Tools for Data Science Flashcards
IBM Data Science Professional Certificate (Course 2/10)
Do I Visit Beautiful Destinations Most Autumns?
What data science categories does raw data need to pass through before it is deemed useful?
- Data management
- Data integration and transformation
- Data visualisation
- Model building
- Model deployment
- Model monitoring and assessment
Do Cats Dance Exquisitely Everywhere?
What tools are used to support the tasks performed in the Data Science Categories?
- Data Asset Management
- Code Asset Management
- Development Environments
- Execution Environments
What is data management?
The process of collecting, persisting, and retrieving data securely, efficiently, and cost-effectively.
Where is data collected from?
Many sources, including (but not limited to) Twitter, Flipkart, sensors, and the Internet.
Where should you store data so it is available whenever you need it?
Store the data in persistent storage
What is data integration and transformation?
The process of extracting, transforming, and loading data (ETL)
Give examples of repositories where data is commonly distributed
- Databases
- Data cubes
- Flat files
When extracting data through the extraction process, where should you save this extracted data?
It is common practice to save extracted data in a central repository like a data warehouse.
What is a data warehouse primarily used for?
It is primarily used to collect and store massive amounts of data for data analysis.

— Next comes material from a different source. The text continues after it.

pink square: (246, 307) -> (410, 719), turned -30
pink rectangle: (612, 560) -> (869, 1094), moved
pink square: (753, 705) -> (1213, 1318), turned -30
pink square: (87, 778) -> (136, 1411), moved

What is data transformation?
The process of transforming the values, structure, and format of data.
What do you do after extracting data?
Transform the data
What happens to data after it has been transformed?
It is loaded back to the data warehouse
What is data visualisation?
It is the graphical representation of data and information.

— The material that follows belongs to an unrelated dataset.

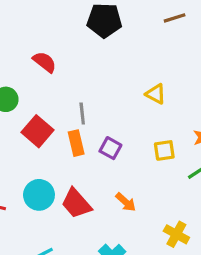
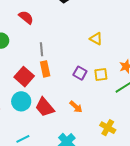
gray line: (82, 113) -> (41, 49), moved
red square: (38, 131) -> (24, 77), moved
purple square: (110, 148) -> (80, 73), moved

What are some ways to visualise data?
You can visualise the data through charts, plots, maps, and animations.
Why is data visualisation a good thing?
It conveys data more effectively for decision-makers
What happens after data visualisation?
Model building
What is model building?
It is a step where you train the data and analyse patterns using suitable machine learning algorithms.

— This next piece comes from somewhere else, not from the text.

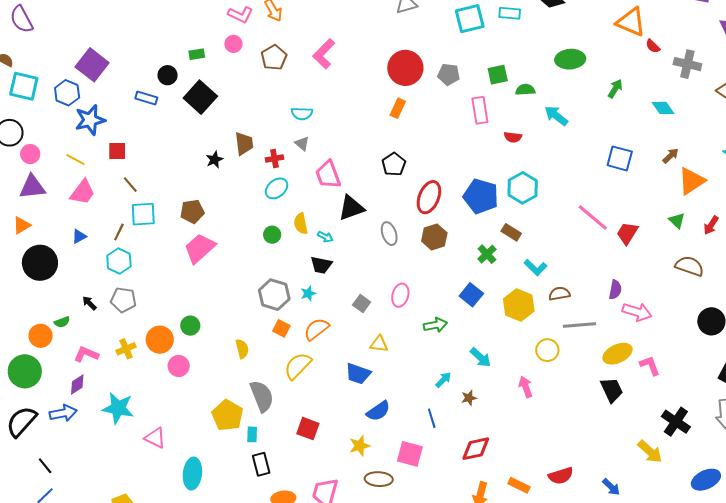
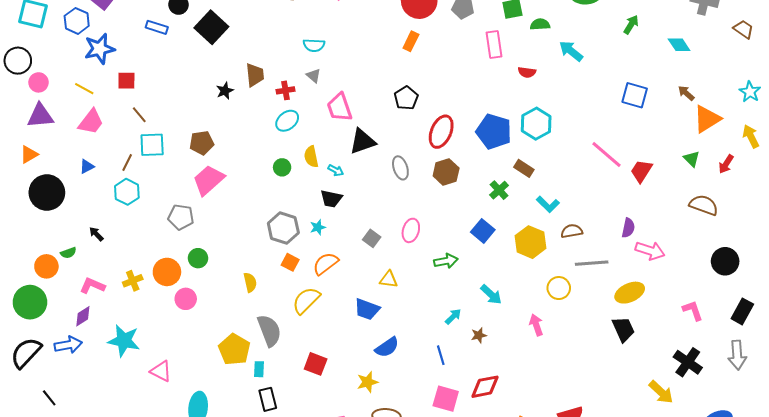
brown arrow: (671, 156) -> (686, 93), turned -96
gray pentagon: (123, 300) -> (181, 217), moved
pink L-shape: (650, 366) -> (693, 310), moved
pink square: (410, 454) -> (446, 399), moved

What happens after model building?
Model deployment
What is model deployment?
It is the process of integrating a model into a production environment
In model deployment, how is a machine learning model made available to third-party applications?
They are made available via APIs.
What goal do third-party applications help achieve during model deployment?
They allow business users to access and interact with data
What is the purpose of model monitoring?
To track the performance of deployed models.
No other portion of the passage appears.